The announcement in West Virginia came at about the same time that Twitter assigned a fact check warning to President Donald Trump for his claims that voting by mail was susceptible to fraud.

Last month, Trump noted that “There is a lot of dishonesty going on with mail-in voting.”

The major media immediately went into outrage mode. A CNN “fact check” declared that Trump “opened a new front in his campaign of lies about voter fraud.” A New York Times headline asserted: “Trump Is Pushing a False Argument on Vote-by-Mail Fraud.” Both claim that voter fraud is essentially nonexistent.

A 2005 report of the Commission on Federal Election Reform, chaired by former President Jimmy Carter and former Secretary of State James Baker III, found otherwise.

“Citizens who vote at home, at nursing homes, at the workplace, or in church are more susceptible to pressure, overt and subtle, or to intimidation,” the commission’s report said. “Vote buying schemes are far more difficult to detect when citizens vote by mail.”

The report cited as an example the 1997 Miami mayoral election that resulted in 36 arrests for absentee-ballot fraud. The election had to be rerun, and the result was reversed.

“There are more recent cases, too,” John R. Lott, president of the Crime Prevention Research Center, noted in a Wall Street Journal op-ed last month.

Lott cited a 2017 investigation of a Dallas City Council election which found some 700 fraudulent mail-in ballots signed by the same witness using a fake name. “The discovery left two council races in limbo, and the fraud was much larger than the vote differential in one of those races. The case resulted in a criminal conviction,” Lott noted.

In a 2018 North Carolina congressional race, Republican Mark Harris edged out Democrat Dan McCready by 905 votes. But election officials became suspicious when they discovered that the Republican received 61 percent of mail-in votes, even though registered Republicans accounted for only 19 percent of those who had requested mail-in ballots.

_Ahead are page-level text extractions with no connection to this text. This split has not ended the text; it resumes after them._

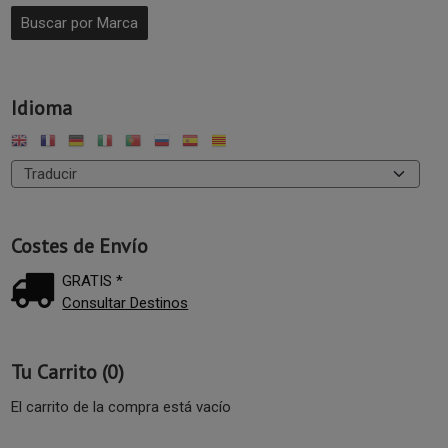
Idioma
Costes de Envío
GRATIS *
Consultar Destinos
Tu Carrito (0)
El carrito de la compra está vacío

Lott noted: “A Republican operative, L. McCrae Dowless Jr., had allegedly requested more than 1,200 absentee ballots on voters’ behalf and then collected the ballots from voters’ homes when they were mailed out. Mr. Dowless’s assistants testified that they were directed to forge voters’ signatures and fill in votes. A new election was required, but Mr. Harris didn’t run. Mr. Dowless faces criminal charges for absentee-ballot fraud in both the 2016 and 2018 elections and has pled not guilty.”

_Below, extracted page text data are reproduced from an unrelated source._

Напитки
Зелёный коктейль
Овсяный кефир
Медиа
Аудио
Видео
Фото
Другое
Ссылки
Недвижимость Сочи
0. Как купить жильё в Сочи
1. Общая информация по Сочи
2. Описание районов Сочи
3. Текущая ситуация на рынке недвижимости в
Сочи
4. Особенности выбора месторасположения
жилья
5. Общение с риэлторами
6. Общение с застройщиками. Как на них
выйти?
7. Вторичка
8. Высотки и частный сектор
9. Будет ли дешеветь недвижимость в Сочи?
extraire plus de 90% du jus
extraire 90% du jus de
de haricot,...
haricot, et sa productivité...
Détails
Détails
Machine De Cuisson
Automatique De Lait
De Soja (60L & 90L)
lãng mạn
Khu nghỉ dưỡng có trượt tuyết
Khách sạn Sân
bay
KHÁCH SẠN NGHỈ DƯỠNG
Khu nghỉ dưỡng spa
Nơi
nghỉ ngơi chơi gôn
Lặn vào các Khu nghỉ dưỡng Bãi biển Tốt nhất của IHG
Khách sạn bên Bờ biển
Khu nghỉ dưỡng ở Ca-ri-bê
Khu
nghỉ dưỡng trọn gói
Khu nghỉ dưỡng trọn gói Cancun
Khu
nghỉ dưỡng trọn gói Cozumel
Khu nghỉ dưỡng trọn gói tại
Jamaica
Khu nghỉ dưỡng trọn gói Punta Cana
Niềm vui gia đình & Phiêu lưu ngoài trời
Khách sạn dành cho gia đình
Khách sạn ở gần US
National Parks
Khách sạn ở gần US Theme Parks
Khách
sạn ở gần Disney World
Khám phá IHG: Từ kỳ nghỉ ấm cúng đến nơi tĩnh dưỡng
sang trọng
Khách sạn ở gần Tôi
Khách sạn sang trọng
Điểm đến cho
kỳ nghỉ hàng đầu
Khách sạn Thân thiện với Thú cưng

Lott also cited cases were “impossibly large numbers of people live at the same address.” In 2016, 83 registered voters in San Pedro, California, received absentee ballots at the same small two-bedroom apartment.

“Mail-in voting is a throwback to the dark old days of vote-buying and fraud,” Lott wrote. “Because of this, many countries don’t allow absentee ballots for citizens living in their country, including Norway and Mexico. Americans deserve a more trustworthy system.”